─── DATA FOR THIS TASK ───

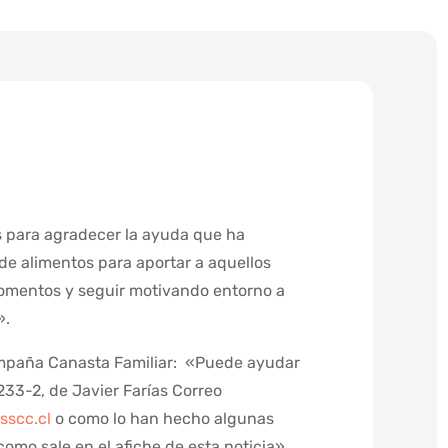
 para agradecer la ayuda que ha
e alimentos para aportar a aquellos
mentos y seguir motivando entorno a
».
ampaña Canasta Familiar: «Puede ayudar
33-2, de Javier Farías Correo
sscc.cl
o como lo han hecho algunas
como sale en el afiche de esta noticia».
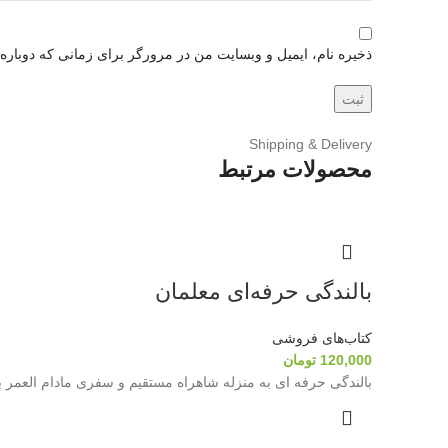
ذخیره نام، ایمیل و وبسایت من در مرورگر برای زمانی که دوباره
Shipping & Delivery
محصولات مرتبط
بالندگی حرفه‌ای معلمان
کتاب‌های فروشی
120,000
تومان
بالندگی حرفه ای به منزله شاهراه مستقیم و سفری مادام العمر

───

TASK STATEMENT:
Across the listing, count every line with "como" in it and give the number only.

SOLUTION TO THE EXERCISE:
2